Questo esperimento dimostra che gli effetti dovuti alle aspettative possono formare giudizi fuorvianti ed erronei.

La fonte delle impressioni

Aspetto fisico

La prima tipologia di informazioni deriva dall'aspetto fisico e dai comportamenti manifesti.
Per quanto riguarda l'aspetto fisico, il primo indizio e a volte l'unico con cui possiamo delineare i tratti di personalità altrui. Ci sono diverse credenze che vedono associarsi a determinati tratti fisici determiniti tratti di personalità. I biondi sono socievoli, i rossi irascibili; chi ha gli occhiali è intellettuale, chi è brizzolato è distinto.
La bellezza fisica innesca un'ampia gamma di giudizi positivi riguardo alla personalità: ci si aspetta che chi sia bello sia anche buono (Dion, 1972) e che sia dotato socialmente e cordiale (Eagly, 1991).
Persone più attraenti hanno maggior probabilità di essere aiutate da sconosciuti, di ricevere pene più miti nei processi e persino i bambini reputano altri bambini non belli sgarbati e aggressivi.

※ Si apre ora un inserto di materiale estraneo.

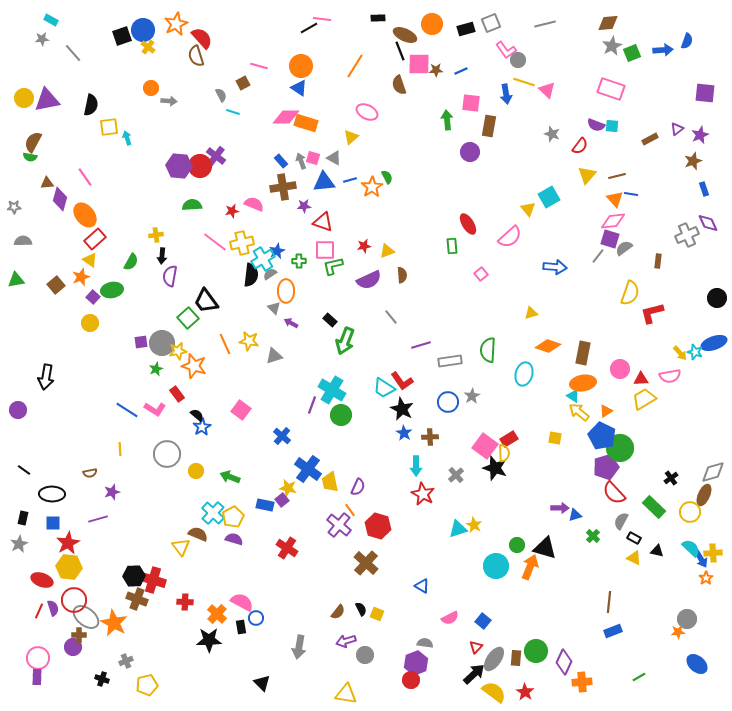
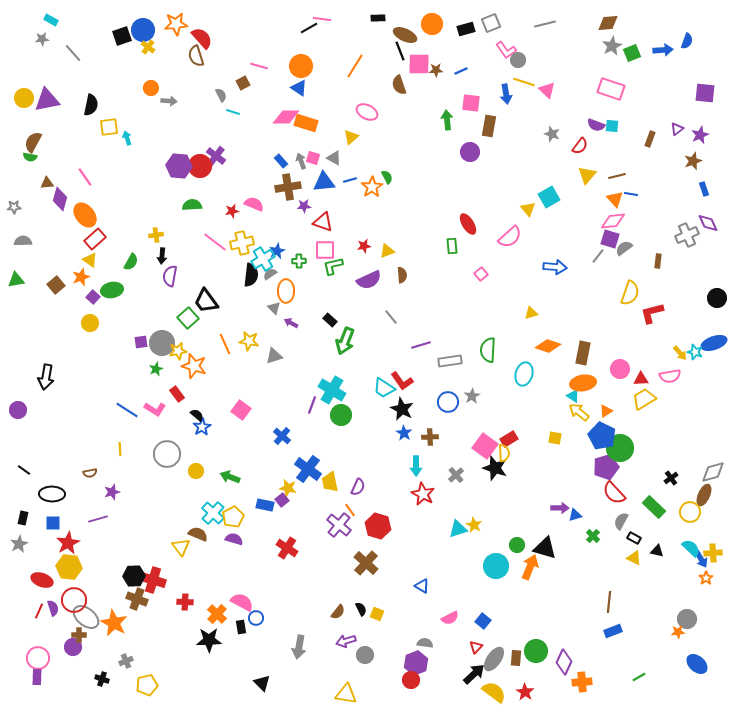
orange star at (176, 24): rotated 20 degrees clockwise
brown rectangle at (650, 139): rotated 42 degrees counterclockwise
brown cross at (283, 187): moved 5 px right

Welster (1966): si formarono delle coppie casuali di universitari a cui era stato misurato il QI, la capacità sociale e l'avvenenza fisica. Al termine della serata le persone più avvenenti avevano ottenuto la richiesta di un secondo appuntamento, chi è stato in compagnia di persone belle ha giudicato più soddisfacente l'esperienza. QI e abilità sociale non sono state considerate.

Persone con certi tipi di lineamenti infantili, detti baby-faceness, (occhi grandi, mento piccolo, etc.) sono giudicate più oneste, ingenue, poco sicure di sé (Zebrowitz, 1997) e spesso queste si identificano nei tratti dati dagli altri (Berry, 1989).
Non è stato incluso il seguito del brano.